◆ **Problem description**
Lines holding the word "SoundCloud" are the ones to copy from the data below.

[Saved entries]

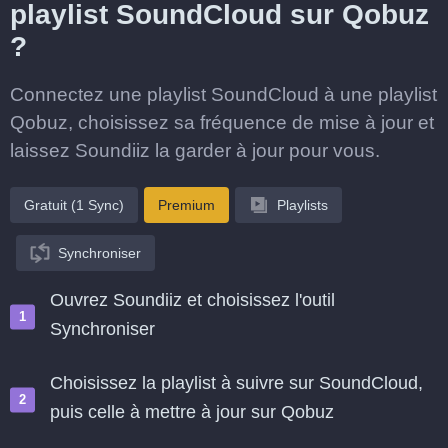
playlist SoundCloud sur Qobuz
?
Connectez une playlist SoundCloud à une playlist
Qobuz, choisissez sa fréquence de mise à jour et
laissez Soundiiz la garder à jour pour vous.
Gratuit (1 Sync)
Premium
Playlists
Synchroniser
Ouvrez Soundiiz et choisissez l'outil
Synchroniser
Choisissez la playlist à suivre sur SoundCloud,
puis celle à mettre à jour sur Qobuz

◆ **Worked solution**
playlist SoundCloud sur Qobuz
Connectez une playlist SoundCloud à une playlist
Choisissez la playlist à suivre sur SoundCloud,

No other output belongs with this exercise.